- _TASK DETAILS_
Please report every line in the material below where the word "weekday" is found.

- _THE DATA_
=-=-=
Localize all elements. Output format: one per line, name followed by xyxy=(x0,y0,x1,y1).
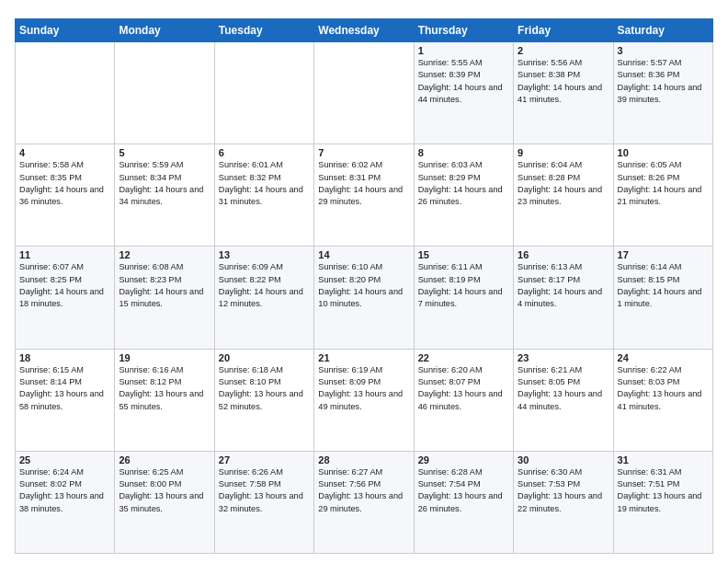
calendar-cell: 16Sunrise: 6:13 AMSunset: 8:17 PMDayligh… xyxy=(514,247,613,349)
calendar-cell: 30Sunrise: 6:30 AMSunset: 7:53 PMDayligh… xyxy=(514,451,613,553)
day-number: 11 xyxy=(19,249,110,260)
day-info: Sunrise: 6:15 AMSunset: 8:14 PMDaylight:… xyxy=(19,364,110,413)
day-info: Sunrise: 6:02 AMSunset: 8:31 PMDaylight:… xyxy=(318,159,409,208)
day-number: 18 xyxy=(19,352,110,363)
day-number: 2 xyxy=(518,45,609,56)
day-info: Sunrise: 6:08 AMSunset: 8:23 PMDaylight:… xyxy=(119,261,210,310)
day-number: 29 xyxy=(418,454,509,465)
day-info: Sunrise: 5:58 AMSunset: 8:35 PMDaylight:… xyxy=(19,159,110,208)
calendar-cell: 3Sunrise: 5:57 AMSunset: 8:36 PMDaylight… xyxy=(613,42,712,144)
day-number: 28 xyxy=(318,454,409,465)
day-number: 17 xyxy=(618,249,709,260)
day-number: 16 xyxy=(518,249,609,260)
calendar-cell: 13Sunrise: 6:09 AMSunset: 8:22 PMDayligh… xyxy=(214,247,313,349)
calendar-cell: 1Sunrise: 5:55 AMSunset: 8:39 PMDaylight… xyxy=(414,42,513,144)
calendar-week-row: 18Sunrise: 6:15 AMSunset: 8:14 PMDayligh… xyxy=(16,349,713,451)
calendar-cell: 8Sunrise: 6:03 AMSunset: 8:29 PMDaylight… xyxy=(414,144,513,247)
day-number: 5 xyxy=(119,147,210,158)
day-info: Sunrise: 6:27 AMSunset: 7:56 PMDaylight:… xyxy=(318,466,409,515)
calendar-cell: 21Sunrise: 6:19 AMSunset: 8:09 PMDayligh… xyxy=(314,349,414,451)
day-info: Sunrise: 6:19 AMSunset: 8:09 PMDaylight:… xyxy=(318,364,409,413)
day-info: Sunrise: 6:16 AMSunset: 8:12 PMDaylight:… xyxy=(119,364,210,413)
day-info: Sunrise: 6:03 AMSunset: 8:29 PMDaylight:… xyxy=(418,159,509,208)
calendar-cell: 19Sunrise: 6:16 AMSunset: 8:12 PMDayligh… xyxy=(115,349,214,451)
weekday-header: Friday xyxy=(514,19,613,42)
day-info: Sunrise: 6:10 AMSunset: 8:20 PMDaylight:… xyxy=(318,261,409,310)
day-info: Sunrise: 6:14 AMSunset: 8:15 PMDaylight:… xyxy=(618,261,709,310)
day-info: Sunrise: 6:04 AMSunset: 8:28 PMDaylight:… xyxy=(518,159,609,208)
header: General Blue xyxy=(15,13,713,15)
calendar-cell: 17Sunrise: 6:14 AMSunset: 8:15 PMDayligh… xyxy=(613,247,712,349)
calendar-cell: 2Sunrise: 5:56 AMSunset: 8:38 PMDaylight… xyxy=(514,42,613,144)
day-number: 21 xyxy=(318,352,409,363)
day-info: Sunrise: 6:25 AMSunset: 8:00 PMDaylight:… xyxy=(119,466,210,515)
calendar-header-row: SundayMondayTuesdayWednesdayThursdayFrid… xyxy=(16,19,713,42)
weekday-header: Sunday xyxy=(16,19,115,42)
calendar-week-row: 11Sunrise: 6:07 AMSunset: 8:25 PMDayligh… xyxy=(16,247,713,349)
day-info: Sunrise: 6:13 AMSunset: 8:17 PMDaylight:… xyxy=(518,261,609,310)
day-number: 6 xyxy=(219,147,310,158)
weekday-header: Saturday xyxy=(613,19,712,42)
day-number: 20 xyxy=(219,352,310,363)
calendar-week-row: 4Sunrise: 5:58 AMSunset: 8:35 PMDaylight… xyxy=(16,144,713,247)
calendar-cell: 14Sunrise: 6:10 AMSunset: 8:20 PMDayligh… xyxy=(314,247,414,349)
day-number: 30 xyxy=(518,454,609,465)
calendar-cell: 23Sunrise: 6:21 AMSunset: 8:05 PMDayligh… xyxy=(514,349,613,451)
calendar-cell: 9Sunrise: 6:04 AMSunset: 8:28 PMDaylight… xyxy=(514,144,613,247)
day-info: Sunrise: 5:56 AMSunset: 8:38 PMDaylight:… xyxy=(518,57,609,106)
day-info: Sunrise: 6:18 AMSunset: 8:10 PMDaylight:… xyxy=(219,364,310,413)
day-info: Sunrise: 6:09 AMSunset: 8:22 PMDaylight:… xyxy=(219,261,310,310)
calendar-cell: 11Sunrise: 6:07 AMSunset: 8:25 PMDayligh… xyxy=(16,247,115,349)
page: General Blue SundayMondayTuesdayWednesda… xyxy=(0,0,728,563)
weekday-header: Tuesday xyxy=(214,19,313,42)
weekday-header: Monday xyxy=(115,19,214,42)
day-number: 26 xyxy=(119,454,210,465)
calendar-cell: 10Sunrise: 6:05 AMSunset: 8:26 PMDayligh… xyxy=(613,144,712,247)
calendar-cell: 4Sunrise: 5:58 AMSunset: 8:35 PMDaylight… xyxy=(16,144,115,247)
day-info: Sunrise: 5:57 AMSunset: 8:36 PMDaylight:… xyxy=(618,57,709,106)
day-info: Sunrise: 6:20 AMSunset: 8:07 PMDaylight:… xyxy=(418,364,509,413)
day-number: 3 xyxy=(618,45,709,56)
weekday-header: Wednesday xyxy=(314,19,414,42)
calendar-cell: 22Sunrise: 6:20 AMSunset: 8:07 PMDayligh… xyxy=(414,349,513,451)
day-info: Sunrise: 5:55 AMSunset: 8:39 PMDaylight:… xyxy=(418,57,509,106)
day-info: Sunrise: 6:28 AMSunset: 7:54 PMDaylight:… xyxy=(418,466,509,515)
day-info: Sunrise: 6:07 AMSunset: 8:25 PMDaylight:… xyxy=(19,261,110,310)
calendar-cell: 12Sunrise: 6:08 AMSunset: 8:23 PMDayligh… xyxy=(115,247,214,349)
day-number: 23 xyxy=(518,352,609,363)
calendar-cell: 18Sunrise: 6:15 AMSunset: 8:14 PMDayligh… xyxy=(16,349,115,451)
day-info: Sunrise: 6:01 AMSunset: 8:32 PMDaylight:… xyxy=(219,159,310,208)
calendar-cell xyxy=(214,42,313,144)
day-info: Sunrise: 6:21 AMSunset: 8:05 PMDaylight:… xyxy=(518,364,609,413)
day-number: 14 xyxy=(318,249,409,260)
day-info: Sunrise: 6:24 AMSunset: 8:02 PMDaylight:… xyxy=(19,466,110,515)
day-number: 24 xyxy=(618,352,709,363)
calendar-cell: 26Sunrise: 6:25 AMSunset: 8:00 PMDayligh… xyxy=(115,451,214,553)
day-info: Sunrise: 6:05 AMSunset: 8:26 PMDaylight:… xyxy=(618,159,709,208)
calendar-cell: 7Sunrise: 6:02 AMSunset: 8:31 PMDaylight… xyxy=(314,144,414,247)
day-info: Sunrise: 5:59 AMSunset: 8:34 PMDaylight:… xyxy=(119,159,210,208)
calendar: SundayMondayTuesdayWednesdayThursdayFrid… xyxy=(15,18,713,554)
calendar-week-row: 1Sunrise: 5:55 AMSunset: 8:39 PMDaylight… xyxy=(16,42,713,144)
calendar-cell: 29Sunrise: 6:28 AMSunset: 7:54 PMDayligh… xyxy=(414,451,513,553)
calendar-cell: 31Sunrise: 6:31 AMSunset: 7:51 PMDayligh… xyxy=(613,451,712,553)
calendar-cell xyxy=(314,42,414,144)
day-number: 9 xyxy=(518,147,609,158)
day-number: 31 xyxy=(618,454,709,465)
day-info: Sunrise: 6:22 AMSunset: 8:03 PMDaylight:… xyxy=(618,364,709,413)
calendar-cell: 20Sunrise: 6:18 AMSunset: 8:10 PMDayligh… xyxy=(214,349,313,451)
day-number: 25 xyxy=(19,454,110,465)
day-number: 4 xyxy=(19,147,110,158)
day-number: 10 xyxy=(618,147,709,158)
calendar-cell: 6Sunrise: 6:01 AMSunset: 8:32 PMDaylight… xyxy=(214,144,313,247)
weekday-header: Thursday xyxy=(414,19,513,42)
calendar-cell: 28Sunrise: 6:27 AMSunset: 7:56 PMDayligh… xyxy=(314,451,414,553)
day-info: Sunrise: 6:30 AMSunset: 7:53 PMDaylight:… xyxy=(518,466,609,515)
calendar-cell: 5Sunrise: 5:59 AMSunset: 8:34 PMDaylight… xyxy=(115,144,214,247)
day-number: 13 xyxy=(219,249,310,260)
day-number: 19 xyxy=(119,352,210,363)
calendar-cell xyxy=(115,42,214,144)
day-info: Sunrise: 6:11 AMSunset: 8:19 PMDaylight:… xyxy=(418,261,509,310)
day-number: 15 xyxy=(418,249,509,260)
day-info: Sunrise: 6:31 AMSunset: 7:51 PMDaylight:… xyxy=(618,466,709,515)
=-=-=
- _ANSWER SECTION_
weekday-header: Friday xyxy=(514,19,613,42)
weekday-header: Sunday xyxy=(16,19,115,42)
weekday-header: Saturday xyxy=(613,19,712,42)
weekday-header: Tuesday xyxy=(214,19,313,42)
weekday-header: Monday xyxy=(115,19,214,42)
weekday-header: Wednesday xyxy=(314,19,414,42)
weekday-header: Thursday xyxy=(414,19,513,42)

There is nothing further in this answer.